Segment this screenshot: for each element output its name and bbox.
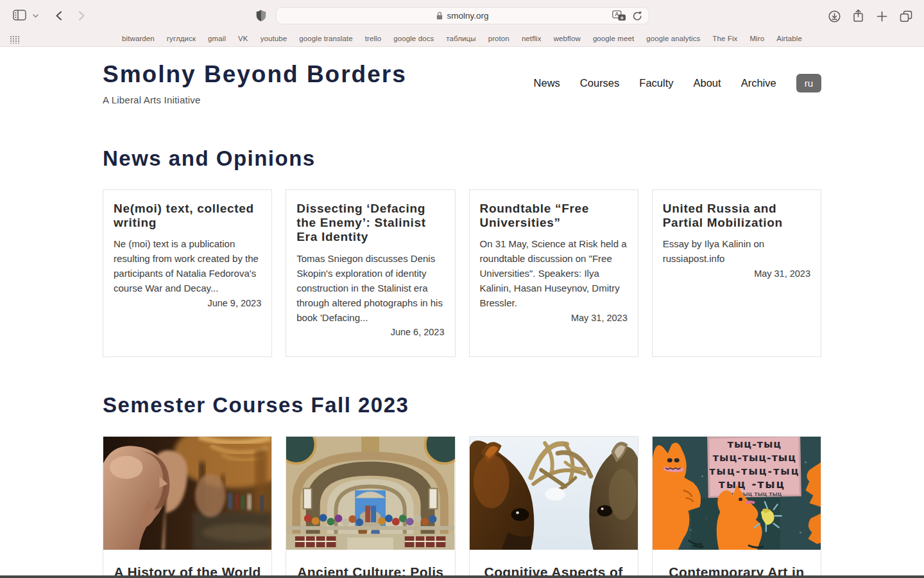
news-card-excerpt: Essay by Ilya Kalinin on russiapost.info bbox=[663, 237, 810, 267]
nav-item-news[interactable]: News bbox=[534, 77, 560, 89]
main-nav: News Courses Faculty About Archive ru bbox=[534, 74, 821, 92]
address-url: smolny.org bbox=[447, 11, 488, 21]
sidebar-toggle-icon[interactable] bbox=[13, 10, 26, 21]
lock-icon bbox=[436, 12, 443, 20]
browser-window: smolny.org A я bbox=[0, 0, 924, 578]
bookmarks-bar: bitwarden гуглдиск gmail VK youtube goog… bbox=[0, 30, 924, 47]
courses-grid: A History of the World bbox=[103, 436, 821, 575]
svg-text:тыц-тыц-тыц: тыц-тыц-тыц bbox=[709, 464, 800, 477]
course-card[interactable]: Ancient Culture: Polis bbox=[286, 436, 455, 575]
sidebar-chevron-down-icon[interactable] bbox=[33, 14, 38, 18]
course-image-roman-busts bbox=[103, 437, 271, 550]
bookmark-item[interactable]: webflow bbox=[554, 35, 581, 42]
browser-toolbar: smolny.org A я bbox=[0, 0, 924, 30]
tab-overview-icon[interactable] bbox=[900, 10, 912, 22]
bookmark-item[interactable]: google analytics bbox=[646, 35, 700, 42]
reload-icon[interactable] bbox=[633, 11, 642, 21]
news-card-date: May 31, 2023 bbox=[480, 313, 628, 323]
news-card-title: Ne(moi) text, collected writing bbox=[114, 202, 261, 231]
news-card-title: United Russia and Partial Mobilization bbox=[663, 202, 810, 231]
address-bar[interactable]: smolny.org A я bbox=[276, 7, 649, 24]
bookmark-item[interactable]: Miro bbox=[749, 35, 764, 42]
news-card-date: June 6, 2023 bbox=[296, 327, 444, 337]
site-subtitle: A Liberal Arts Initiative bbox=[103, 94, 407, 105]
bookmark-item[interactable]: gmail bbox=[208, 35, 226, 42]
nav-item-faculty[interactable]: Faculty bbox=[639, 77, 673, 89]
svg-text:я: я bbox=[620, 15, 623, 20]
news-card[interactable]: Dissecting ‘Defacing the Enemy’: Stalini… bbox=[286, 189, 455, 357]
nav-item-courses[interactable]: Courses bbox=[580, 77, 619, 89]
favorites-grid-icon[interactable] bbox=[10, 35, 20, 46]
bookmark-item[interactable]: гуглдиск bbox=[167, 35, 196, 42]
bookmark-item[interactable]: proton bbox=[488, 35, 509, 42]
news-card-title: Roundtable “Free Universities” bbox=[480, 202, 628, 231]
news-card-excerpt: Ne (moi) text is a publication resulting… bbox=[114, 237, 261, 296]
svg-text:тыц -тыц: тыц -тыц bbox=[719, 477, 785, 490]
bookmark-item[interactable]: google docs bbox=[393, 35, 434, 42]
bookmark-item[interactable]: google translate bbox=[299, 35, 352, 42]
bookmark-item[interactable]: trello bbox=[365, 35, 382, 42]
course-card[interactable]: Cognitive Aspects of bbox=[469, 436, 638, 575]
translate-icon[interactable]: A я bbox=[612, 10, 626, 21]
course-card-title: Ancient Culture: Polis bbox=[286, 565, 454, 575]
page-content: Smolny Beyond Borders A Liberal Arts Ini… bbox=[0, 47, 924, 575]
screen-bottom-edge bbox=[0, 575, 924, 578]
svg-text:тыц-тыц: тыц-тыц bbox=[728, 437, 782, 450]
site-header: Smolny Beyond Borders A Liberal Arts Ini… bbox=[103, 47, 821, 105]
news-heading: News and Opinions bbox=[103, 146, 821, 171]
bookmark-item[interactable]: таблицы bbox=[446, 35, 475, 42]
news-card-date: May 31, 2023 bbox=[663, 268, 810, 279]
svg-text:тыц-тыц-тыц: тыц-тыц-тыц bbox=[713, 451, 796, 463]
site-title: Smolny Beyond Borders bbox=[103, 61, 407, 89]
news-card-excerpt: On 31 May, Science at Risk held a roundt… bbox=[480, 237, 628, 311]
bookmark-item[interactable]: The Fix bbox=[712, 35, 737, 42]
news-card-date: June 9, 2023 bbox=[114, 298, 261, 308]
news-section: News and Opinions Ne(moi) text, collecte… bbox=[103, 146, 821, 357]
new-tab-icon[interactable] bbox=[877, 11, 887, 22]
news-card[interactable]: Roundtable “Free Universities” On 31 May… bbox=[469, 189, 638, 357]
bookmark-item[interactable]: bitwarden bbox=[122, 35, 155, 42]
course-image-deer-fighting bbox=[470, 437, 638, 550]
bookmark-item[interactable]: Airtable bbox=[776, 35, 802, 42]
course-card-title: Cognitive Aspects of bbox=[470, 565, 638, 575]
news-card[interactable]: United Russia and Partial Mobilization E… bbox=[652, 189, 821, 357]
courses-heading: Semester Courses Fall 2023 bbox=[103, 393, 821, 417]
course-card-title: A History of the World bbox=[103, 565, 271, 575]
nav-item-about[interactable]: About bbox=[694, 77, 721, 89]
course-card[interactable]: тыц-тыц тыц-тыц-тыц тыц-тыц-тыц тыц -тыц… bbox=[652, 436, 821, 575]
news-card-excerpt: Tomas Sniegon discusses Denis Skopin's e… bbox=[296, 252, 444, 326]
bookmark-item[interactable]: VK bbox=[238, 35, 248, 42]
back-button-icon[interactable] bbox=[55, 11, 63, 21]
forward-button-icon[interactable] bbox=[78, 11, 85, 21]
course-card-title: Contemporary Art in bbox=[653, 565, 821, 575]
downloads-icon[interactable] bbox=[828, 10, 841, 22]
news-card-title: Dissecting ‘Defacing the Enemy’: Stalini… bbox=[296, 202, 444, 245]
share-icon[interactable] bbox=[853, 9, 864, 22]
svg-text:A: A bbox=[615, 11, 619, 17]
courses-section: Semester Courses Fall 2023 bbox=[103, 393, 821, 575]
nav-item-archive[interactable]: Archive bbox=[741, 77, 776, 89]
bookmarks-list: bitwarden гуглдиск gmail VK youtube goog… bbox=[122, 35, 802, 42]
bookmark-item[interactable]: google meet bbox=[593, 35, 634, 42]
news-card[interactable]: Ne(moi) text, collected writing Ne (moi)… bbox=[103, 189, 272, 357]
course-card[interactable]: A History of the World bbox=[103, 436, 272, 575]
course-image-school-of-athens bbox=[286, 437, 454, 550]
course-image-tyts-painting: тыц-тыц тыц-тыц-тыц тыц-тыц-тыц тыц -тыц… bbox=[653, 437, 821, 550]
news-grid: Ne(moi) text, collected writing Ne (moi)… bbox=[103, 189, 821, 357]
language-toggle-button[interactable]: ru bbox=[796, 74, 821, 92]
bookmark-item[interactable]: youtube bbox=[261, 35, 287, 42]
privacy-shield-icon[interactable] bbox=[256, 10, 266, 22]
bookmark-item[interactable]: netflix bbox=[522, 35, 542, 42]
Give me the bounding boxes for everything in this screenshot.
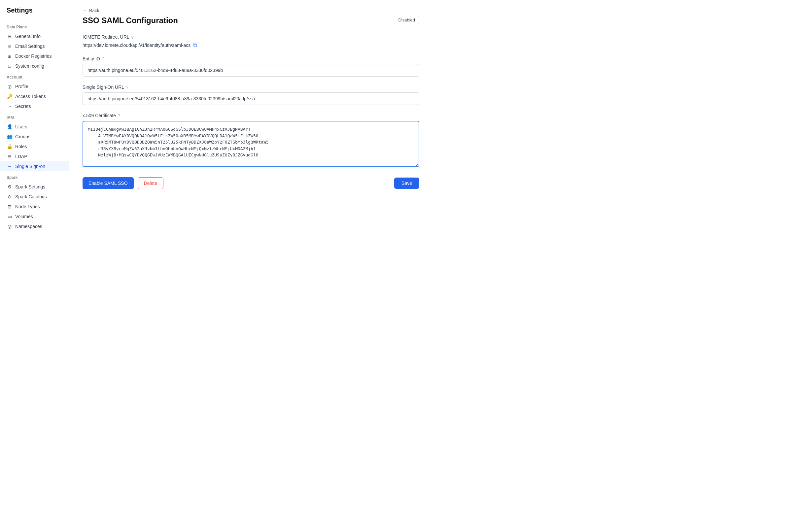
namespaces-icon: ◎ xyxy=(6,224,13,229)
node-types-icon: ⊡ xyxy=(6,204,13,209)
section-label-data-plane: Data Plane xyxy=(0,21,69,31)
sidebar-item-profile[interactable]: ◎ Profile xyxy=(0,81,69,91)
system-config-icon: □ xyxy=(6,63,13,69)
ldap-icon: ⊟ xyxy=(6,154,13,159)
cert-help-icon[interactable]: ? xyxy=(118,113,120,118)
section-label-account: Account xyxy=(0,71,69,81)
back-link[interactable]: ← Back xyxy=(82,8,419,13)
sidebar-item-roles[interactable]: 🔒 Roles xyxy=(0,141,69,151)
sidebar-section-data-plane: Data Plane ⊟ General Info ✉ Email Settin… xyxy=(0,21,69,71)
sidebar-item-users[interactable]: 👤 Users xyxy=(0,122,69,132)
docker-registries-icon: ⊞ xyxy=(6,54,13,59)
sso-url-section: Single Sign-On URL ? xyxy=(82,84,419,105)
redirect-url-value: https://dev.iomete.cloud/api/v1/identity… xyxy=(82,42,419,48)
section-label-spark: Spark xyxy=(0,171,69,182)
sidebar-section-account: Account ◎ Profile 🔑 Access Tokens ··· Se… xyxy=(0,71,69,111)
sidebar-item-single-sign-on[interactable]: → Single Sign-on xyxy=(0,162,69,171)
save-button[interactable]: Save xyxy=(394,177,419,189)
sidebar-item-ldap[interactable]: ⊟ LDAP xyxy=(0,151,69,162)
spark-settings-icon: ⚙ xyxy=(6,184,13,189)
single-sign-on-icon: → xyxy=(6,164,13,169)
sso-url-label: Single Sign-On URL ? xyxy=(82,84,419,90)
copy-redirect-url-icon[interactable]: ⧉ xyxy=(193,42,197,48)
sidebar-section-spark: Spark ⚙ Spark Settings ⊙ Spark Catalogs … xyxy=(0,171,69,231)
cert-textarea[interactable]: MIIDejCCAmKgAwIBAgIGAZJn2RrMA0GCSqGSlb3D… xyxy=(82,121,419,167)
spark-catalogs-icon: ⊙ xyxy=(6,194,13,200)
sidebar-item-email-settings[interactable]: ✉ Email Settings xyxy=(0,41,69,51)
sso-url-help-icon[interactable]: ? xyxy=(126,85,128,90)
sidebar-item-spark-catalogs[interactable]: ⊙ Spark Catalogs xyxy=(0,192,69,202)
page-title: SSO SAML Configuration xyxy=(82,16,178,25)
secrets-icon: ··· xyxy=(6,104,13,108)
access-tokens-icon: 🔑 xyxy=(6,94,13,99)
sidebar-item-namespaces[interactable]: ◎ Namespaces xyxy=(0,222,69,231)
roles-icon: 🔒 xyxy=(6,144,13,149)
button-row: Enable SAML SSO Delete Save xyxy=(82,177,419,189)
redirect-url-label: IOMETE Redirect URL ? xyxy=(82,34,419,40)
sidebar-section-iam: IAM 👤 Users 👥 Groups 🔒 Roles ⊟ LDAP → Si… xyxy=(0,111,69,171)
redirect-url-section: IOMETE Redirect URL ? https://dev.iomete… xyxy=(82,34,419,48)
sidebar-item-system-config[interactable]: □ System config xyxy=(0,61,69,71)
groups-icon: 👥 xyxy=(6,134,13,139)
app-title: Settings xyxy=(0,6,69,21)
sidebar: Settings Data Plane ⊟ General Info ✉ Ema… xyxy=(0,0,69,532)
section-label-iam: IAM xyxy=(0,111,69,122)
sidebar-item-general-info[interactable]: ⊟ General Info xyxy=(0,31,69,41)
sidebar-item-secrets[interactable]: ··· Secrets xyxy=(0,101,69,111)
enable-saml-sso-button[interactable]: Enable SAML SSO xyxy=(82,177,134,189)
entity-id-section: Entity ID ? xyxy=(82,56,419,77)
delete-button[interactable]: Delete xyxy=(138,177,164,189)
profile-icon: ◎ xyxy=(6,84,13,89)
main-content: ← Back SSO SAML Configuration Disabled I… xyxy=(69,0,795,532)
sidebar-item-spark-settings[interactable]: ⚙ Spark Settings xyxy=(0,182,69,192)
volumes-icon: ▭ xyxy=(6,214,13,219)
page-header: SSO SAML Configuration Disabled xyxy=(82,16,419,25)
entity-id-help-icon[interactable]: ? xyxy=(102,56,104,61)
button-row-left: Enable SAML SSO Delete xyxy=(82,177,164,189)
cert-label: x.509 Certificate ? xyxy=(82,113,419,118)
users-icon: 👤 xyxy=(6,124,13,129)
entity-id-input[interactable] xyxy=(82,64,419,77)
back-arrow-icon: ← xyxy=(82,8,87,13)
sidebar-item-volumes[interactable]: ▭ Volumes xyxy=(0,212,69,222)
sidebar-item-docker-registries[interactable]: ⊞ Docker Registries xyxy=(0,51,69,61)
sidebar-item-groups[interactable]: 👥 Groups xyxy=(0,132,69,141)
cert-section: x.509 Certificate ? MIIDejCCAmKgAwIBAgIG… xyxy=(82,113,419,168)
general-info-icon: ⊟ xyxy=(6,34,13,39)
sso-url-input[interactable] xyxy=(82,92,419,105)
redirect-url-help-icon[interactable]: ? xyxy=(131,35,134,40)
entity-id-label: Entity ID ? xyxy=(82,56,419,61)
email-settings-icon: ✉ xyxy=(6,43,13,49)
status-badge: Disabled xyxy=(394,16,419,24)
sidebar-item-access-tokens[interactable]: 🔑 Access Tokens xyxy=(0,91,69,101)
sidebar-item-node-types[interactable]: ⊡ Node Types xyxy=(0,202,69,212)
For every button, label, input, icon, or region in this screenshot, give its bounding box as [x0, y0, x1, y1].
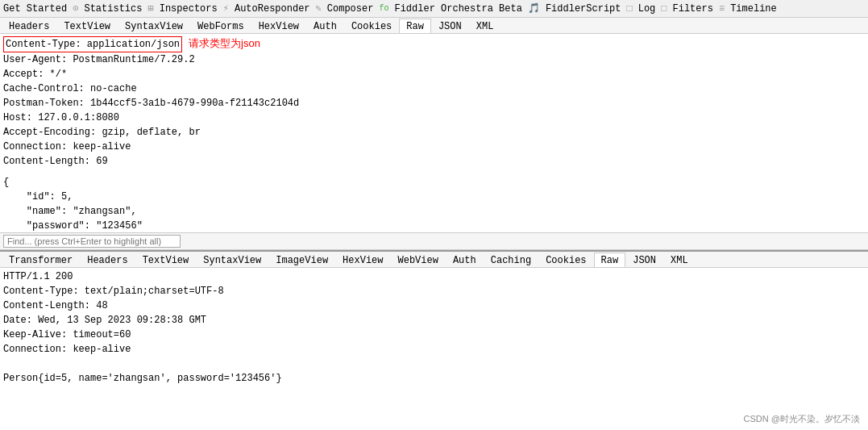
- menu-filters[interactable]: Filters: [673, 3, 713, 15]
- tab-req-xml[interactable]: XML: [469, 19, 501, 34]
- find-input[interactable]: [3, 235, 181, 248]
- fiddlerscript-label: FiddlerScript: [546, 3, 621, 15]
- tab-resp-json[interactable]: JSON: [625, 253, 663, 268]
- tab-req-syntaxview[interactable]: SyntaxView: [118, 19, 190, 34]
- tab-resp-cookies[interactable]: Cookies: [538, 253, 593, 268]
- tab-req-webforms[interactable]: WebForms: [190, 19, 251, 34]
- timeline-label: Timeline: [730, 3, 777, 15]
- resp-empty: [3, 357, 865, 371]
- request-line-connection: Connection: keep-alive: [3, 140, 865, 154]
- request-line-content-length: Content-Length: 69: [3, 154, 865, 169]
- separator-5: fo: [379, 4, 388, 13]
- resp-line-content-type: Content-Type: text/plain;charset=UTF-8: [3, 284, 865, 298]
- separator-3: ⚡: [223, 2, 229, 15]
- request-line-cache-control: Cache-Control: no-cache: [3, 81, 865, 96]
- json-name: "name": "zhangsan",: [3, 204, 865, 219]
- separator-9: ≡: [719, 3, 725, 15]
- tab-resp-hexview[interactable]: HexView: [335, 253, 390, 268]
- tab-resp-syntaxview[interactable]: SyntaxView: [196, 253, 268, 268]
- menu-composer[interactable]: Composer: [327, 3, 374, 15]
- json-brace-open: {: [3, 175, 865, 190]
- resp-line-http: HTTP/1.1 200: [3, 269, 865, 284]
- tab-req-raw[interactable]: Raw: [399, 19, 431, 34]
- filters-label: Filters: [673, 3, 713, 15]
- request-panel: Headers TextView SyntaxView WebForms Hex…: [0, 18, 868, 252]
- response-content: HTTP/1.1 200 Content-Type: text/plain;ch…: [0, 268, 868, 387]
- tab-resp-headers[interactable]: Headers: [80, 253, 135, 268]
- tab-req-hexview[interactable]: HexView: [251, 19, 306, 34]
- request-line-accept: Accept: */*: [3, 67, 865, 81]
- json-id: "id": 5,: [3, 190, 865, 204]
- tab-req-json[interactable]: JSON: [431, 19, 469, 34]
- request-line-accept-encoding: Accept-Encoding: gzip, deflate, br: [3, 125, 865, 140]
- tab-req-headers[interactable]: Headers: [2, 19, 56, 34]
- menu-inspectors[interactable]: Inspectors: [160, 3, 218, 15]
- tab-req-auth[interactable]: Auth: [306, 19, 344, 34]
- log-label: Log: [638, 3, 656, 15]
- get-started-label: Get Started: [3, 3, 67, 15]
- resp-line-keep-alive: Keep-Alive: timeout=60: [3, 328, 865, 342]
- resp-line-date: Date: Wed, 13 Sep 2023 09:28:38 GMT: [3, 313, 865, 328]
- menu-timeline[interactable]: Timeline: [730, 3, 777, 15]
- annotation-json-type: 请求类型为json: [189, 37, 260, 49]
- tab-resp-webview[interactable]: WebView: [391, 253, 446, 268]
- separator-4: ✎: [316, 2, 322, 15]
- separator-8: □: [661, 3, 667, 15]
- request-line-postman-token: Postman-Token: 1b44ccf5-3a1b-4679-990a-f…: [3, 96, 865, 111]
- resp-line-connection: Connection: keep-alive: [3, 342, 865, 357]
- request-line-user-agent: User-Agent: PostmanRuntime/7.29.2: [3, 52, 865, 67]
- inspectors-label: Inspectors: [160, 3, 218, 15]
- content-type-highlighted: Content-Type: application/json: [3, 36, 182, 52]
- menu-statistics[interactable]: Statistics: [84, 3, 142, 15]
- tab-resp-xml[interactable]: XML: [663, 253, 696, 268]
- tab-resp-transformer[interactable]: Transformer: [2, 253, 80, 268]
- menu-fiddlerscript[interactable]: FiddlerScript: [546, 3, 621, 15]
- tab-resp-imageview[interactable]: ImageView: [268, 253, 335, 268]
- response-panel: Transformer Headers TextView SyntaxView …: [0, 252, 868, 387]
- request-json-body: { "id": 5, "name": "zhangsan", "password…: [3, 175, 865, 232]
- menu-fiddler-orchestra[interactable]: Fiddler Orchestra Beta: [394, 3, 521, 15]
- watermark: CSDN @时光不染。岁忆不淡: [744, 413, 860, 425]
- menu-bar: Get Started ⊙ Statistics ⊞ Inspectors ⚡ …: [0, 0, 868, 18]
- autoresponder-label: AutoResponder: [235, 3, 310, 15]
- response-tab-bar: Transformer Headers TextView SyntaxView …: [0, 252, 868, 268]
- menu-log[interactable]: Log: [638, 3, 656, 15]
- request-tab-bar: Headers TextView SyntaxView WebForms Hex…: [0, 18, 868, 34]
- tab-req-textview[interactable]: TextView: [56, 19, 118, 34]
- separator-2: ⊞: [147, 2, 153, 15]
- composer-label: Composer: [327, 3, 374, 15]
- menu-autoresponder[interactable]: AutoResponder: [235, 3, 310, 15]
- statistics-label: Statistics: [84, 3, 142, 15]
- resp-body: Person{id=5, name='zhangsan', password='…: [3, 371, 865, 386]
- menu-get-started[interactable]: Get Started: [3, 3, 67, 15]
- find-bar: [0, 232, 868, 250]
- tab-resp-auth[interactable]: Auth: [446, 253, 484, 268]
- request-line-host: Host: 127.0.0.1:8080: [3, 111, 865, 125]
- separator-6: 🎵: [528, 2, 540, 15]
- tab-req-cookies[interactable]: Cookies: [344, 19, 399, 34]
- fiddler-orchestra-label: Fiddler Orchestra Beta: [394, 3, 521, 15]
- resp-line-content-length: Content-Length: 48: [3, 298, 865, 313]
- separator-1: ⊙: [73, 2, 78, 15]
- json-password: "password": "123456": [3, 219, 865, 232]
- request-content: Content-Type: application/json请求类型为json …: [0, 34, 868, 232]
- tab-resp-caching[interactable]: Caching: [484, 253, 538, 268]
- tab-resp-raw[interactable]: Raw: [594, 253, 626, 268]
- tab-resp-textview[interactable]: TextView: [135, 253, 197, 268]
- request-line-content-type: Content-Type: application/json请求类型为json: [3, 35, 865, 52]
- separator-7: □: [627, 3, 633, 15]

┄┄┄┄┄┄

§ **WORK TO BE COMPLETED**: Return each line of the material above in which the string "Delete" appears.

§ **ANSWER SPACE**:
button-row: Enable SAML SSO Delete Save xyxy=(82,177,419,189)
delete-button[interactable]: Delete xyxy=(138,177,164,189)
button-row-left: Enable SAML SSO Delete xyxy=(82,177,164,189)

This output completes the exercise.